TASK BRIEF: In the entries below, begin at the line with "увеличена на 27 тысяч человек. По данным" and stop after the line with "Зразки поліграфічної продукції"; output those lines exactly and omit the pictures.

***** RECORDED DATA

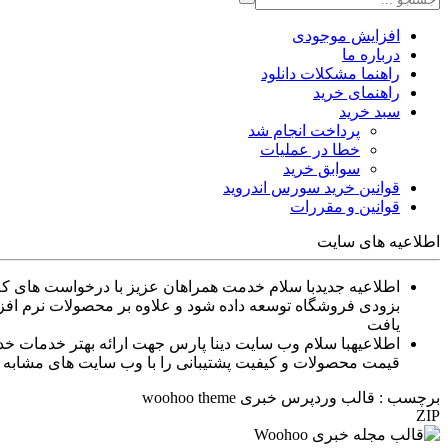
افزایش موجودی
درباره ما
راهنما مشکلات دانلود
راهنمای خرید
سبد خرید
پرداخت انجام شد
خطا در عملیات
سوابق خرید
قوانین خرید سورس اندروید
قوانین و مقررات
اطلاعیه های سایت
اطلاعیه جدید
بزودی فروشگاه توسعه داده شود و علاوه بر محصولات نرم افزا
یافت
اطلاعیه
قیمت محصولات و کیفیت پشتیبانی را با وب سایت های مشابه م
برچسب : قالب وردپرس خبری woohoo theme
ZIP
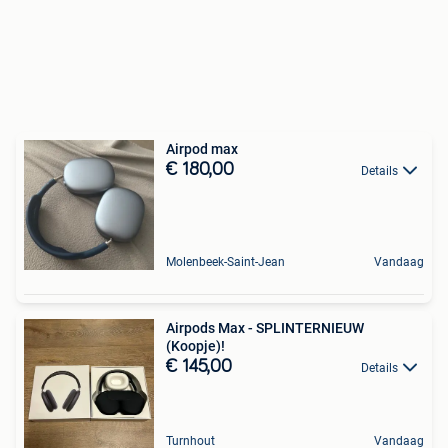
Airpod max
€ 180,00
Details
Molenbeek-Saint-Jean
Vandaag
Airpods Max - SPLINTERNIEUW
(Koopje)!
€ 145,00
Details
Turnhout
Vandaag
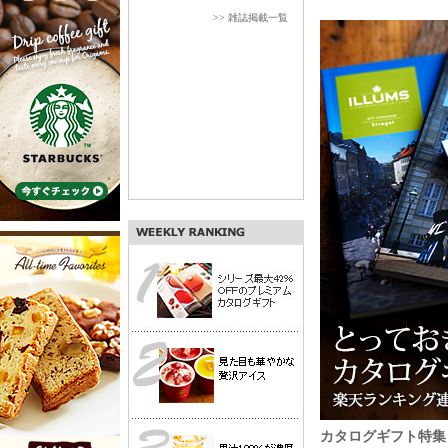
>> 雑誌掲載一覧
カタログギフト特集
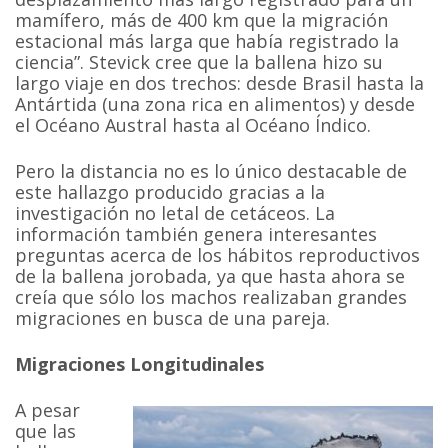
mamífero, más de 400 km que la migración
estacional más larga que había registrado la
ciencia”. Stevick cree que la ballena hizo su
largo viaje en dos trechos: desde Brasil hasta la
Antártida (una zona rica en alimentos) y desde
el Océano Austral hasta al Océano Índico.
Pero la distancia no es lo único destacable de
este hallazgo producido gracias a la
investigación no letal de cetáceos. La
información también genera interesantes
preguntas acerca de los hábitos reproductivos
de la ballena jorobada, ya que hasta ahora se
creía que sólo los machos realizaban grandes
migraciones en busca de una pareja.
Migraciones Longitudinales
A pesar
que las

**********
***** RECORDED DATA

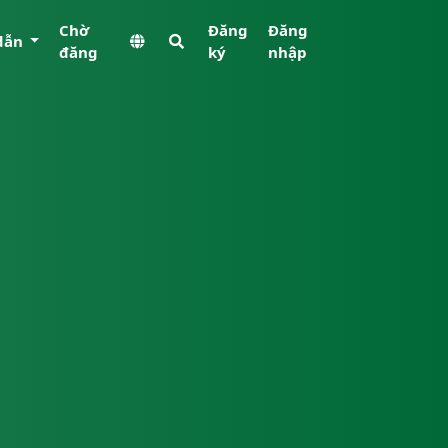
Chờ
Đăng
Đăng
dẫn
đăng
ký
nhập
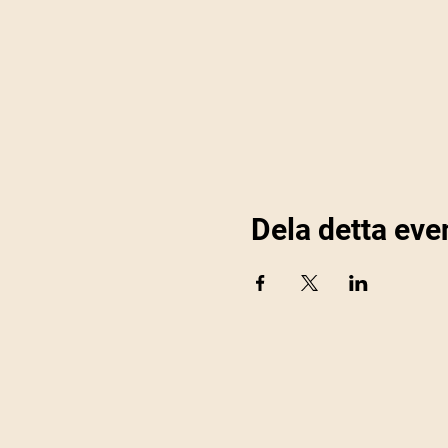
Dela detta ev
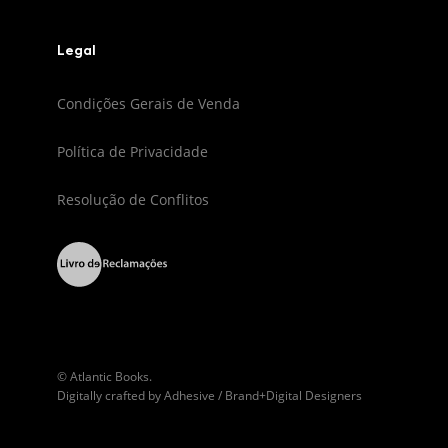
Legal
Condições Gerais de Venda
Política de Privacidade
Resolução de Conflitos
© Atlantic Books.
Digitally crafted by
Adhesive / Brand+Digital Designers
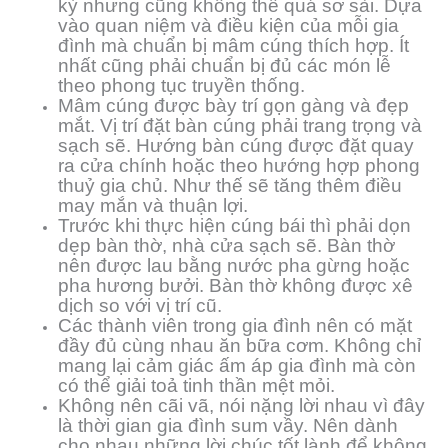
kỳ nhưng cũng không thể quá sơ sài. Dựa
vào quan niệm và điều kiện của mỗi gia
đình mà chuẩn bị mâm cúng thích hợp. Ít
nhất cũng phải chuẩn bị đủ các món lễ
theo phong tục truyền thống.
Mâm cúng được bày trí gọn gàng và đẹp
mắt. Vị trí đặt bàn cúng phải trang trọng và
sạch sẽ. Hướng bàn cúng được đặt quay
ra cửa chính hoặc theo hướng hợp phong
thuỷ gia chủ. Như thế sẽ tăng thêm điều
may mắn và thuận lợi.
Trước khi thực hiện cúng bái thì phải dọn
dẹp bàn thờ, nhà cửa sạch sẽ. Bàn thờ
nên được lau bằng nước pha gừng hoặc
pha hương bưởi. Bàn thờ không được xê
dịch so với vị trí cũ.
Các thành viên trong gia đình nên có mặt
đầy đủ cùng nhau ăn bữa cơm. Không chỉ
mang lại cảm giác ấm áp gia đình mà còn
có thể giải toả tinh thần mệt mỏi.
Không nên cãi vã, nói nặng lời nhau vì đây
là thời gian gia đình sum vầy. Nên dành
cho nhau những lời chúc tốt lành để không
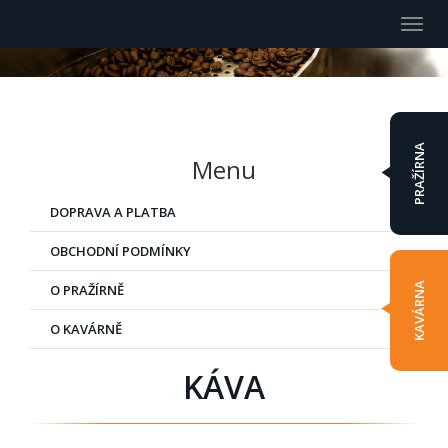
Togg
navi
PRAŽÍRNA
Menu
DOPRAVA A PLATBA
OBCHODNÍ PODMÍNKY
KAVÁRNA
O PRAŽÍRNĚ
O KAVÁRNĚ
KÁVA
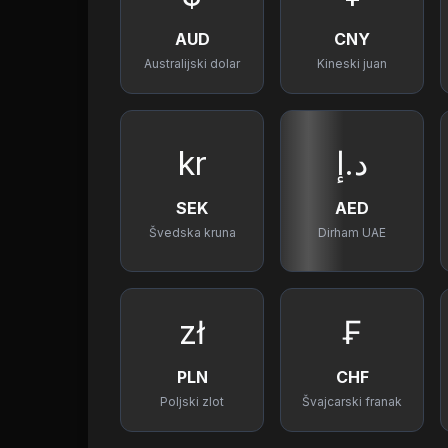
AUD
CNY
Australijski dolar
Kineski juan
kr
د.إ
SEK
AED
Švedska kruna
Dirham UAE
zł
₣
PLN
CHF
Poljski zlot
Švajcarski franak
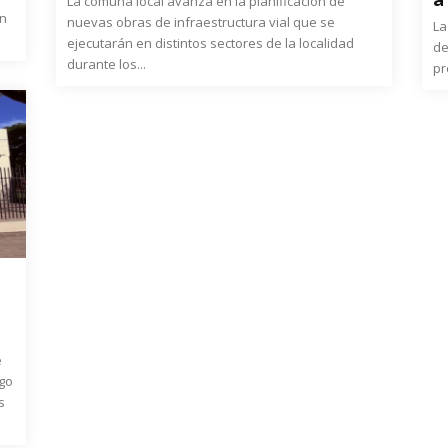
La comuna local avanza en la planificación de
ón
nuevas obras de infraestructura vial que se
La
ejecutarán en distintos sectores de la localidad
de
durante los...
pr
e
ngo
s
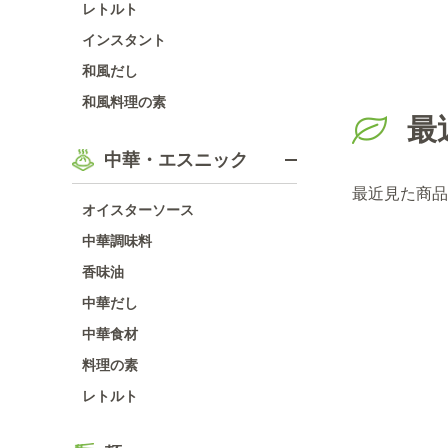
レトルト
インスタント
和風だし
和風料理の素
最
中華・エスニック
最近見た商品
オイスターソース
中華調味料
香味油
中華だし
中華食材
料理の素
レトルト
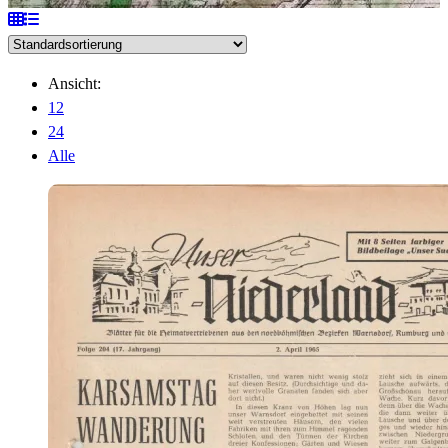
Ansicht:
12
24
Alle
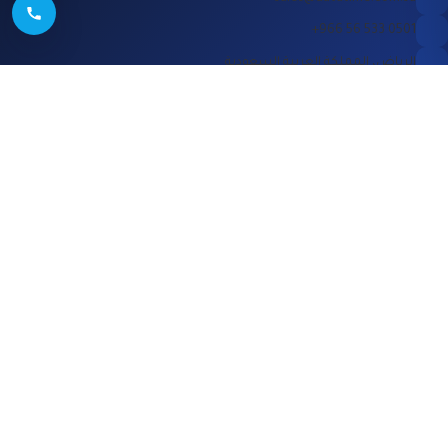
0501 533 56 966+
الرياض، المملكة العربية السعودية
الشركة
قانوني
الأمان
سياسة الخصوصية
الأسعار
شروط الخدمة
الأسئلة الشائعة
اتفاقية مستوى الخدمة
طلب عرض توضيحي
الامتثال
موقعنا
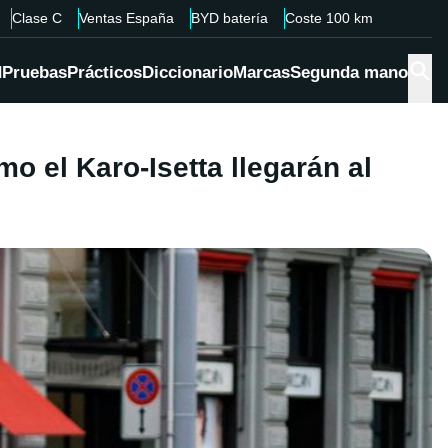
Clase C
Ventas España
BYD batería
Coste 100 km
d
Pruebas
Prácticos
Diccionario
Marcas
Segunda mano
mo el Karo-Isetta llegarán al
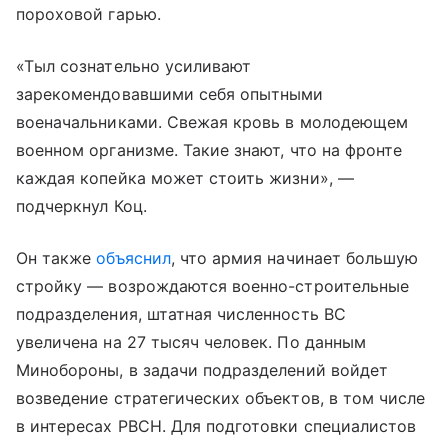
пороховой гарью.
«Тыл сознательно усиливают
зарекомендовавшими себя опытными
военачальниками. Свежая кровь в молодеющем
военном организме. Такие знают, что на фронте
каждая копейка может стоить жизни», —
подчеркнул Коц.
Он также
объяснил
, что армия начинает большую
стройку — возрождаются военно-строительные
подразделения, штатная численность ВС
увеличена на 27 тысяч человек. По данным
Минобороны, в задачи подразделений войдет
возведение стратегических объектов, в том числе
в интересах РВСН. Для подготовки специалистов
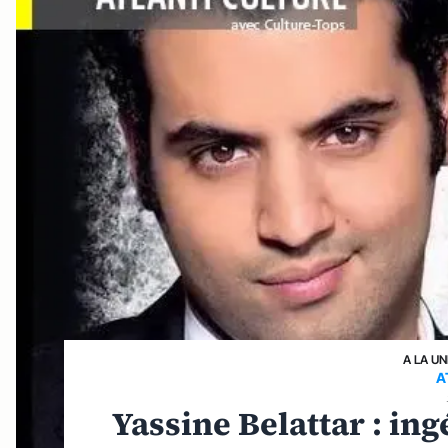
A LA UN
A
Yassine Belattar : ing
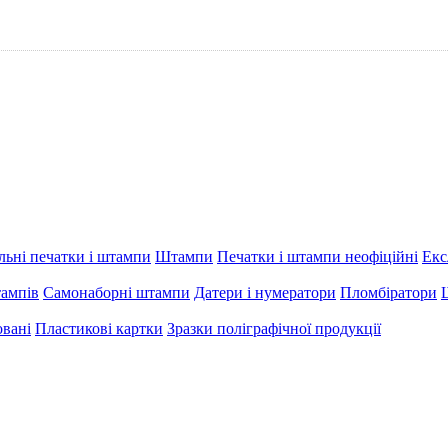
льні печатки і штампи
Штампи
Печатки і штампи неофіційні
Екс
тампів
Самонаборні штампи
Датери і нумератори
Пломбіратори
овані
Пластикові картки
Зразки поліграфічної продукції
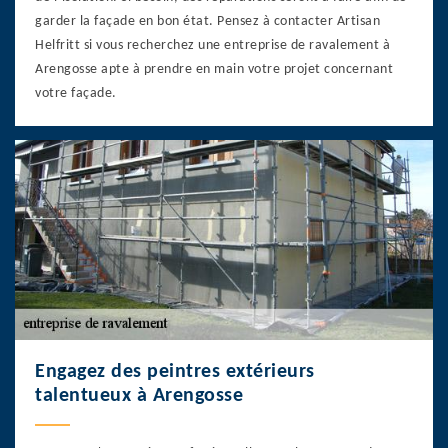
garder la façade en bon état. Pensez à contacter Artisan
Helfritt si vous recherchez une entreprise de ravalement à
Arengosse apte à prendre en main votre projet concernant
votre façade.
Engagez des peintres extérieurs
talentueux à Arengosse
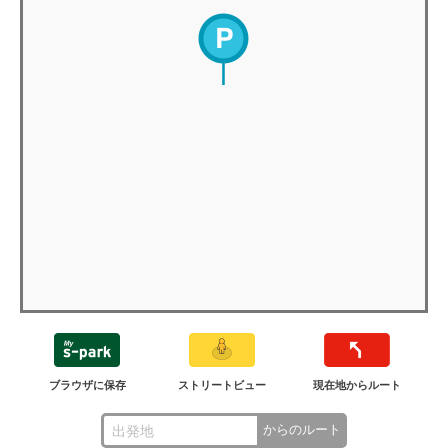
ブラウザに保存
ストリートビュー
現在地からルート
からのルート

**********
***** RECORDED DATA

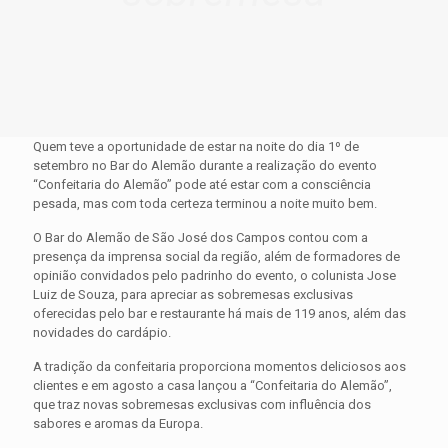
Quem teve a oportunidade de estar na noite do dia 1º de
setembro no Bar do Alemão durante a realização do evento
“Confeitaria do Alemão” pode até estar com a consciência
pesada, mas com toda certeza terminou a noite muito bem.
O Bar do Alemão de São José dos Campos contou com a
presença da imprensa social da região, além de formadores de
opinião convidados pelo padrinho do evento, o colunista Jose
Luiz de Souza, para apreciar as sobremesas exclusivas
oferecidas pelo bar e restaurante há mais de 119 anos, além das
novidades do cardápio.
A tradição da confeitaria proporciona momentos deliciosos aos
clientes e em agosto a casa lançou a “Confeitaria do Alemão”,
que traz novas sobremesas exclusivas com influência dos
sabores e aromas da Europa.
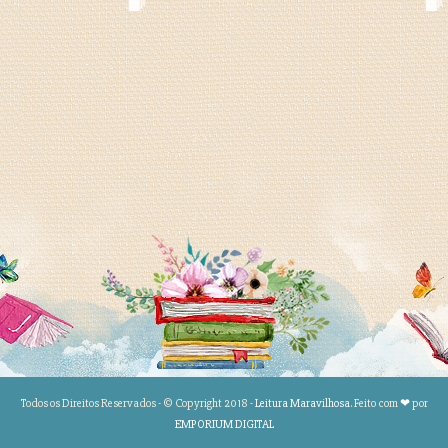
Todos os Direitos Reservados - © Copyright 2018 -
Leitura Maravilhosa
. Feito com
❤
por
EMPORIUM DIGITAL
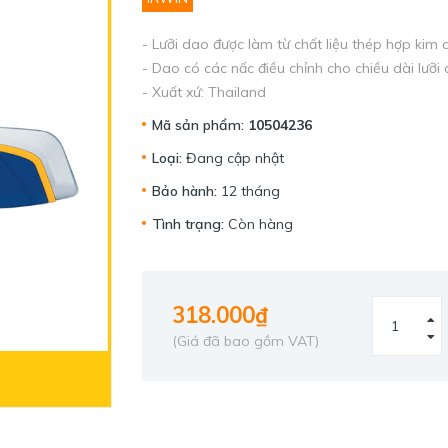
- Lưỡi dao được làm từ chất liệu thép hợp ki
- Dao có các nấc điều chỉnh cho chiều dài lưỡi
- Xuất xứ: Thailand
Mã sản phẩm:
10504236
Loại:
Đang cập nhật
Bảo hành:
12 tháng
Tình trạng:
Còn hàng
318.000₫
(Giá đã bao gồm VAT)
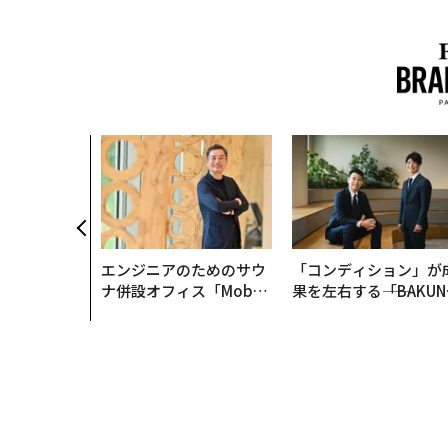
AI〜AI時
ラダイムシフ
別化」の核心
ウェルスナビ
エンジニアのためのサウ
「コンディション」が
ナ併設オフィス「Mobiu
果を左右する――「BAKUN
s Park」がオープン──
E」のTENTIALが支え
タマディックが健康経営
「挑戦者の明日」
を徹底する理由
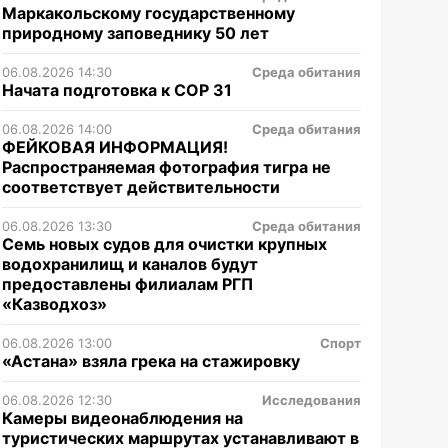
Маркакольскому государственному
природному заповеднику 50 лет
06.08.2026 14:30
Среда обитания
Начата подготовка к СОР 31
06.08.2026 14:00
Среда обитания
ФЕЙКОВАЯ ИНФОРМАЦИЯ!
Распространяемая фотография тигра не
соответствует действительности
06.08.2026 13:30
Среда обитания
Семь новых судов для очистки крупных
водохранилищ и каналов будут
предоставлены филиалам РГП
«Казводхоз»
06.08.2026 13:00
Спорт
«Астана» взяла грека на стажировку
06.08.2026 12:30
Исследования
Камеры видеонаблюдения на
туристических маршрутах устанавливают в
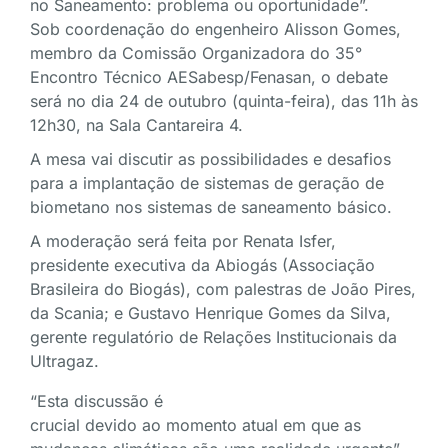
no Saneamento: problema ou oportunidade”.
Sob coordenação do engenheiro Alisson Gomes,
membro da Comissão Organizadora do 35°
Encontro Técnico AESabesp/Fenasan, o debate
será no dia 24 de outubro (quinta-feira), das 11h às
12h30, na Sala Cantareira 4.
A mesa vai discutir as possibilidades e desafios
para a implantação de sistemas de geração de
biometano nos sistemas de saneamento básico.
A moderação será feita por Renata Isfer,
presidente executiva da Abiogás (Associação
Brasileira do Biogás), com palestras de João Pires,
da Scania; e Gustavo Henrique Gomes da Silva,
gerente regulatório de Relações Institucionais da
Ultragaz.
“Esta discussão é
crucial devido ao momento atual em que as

**********

SOLUTION TO THIS EXERCISE:
увеличена на 27 тысяч человек. По данным
Минобороны, в задачи подразделений войдет
возведение стратегических объектов, в том числе
в интересах РВСН. Для подготовки специалистов
A LA UN
A
Yassine Belattar : ing
льні печатки і штампи
Штампи
Печатки і штампи неофіційні
Екс
тампів
Самонаборні штампи
Датери і нумератори
Пломбіратори
овані
Пластикові картки
Зразки поліграфічної продукції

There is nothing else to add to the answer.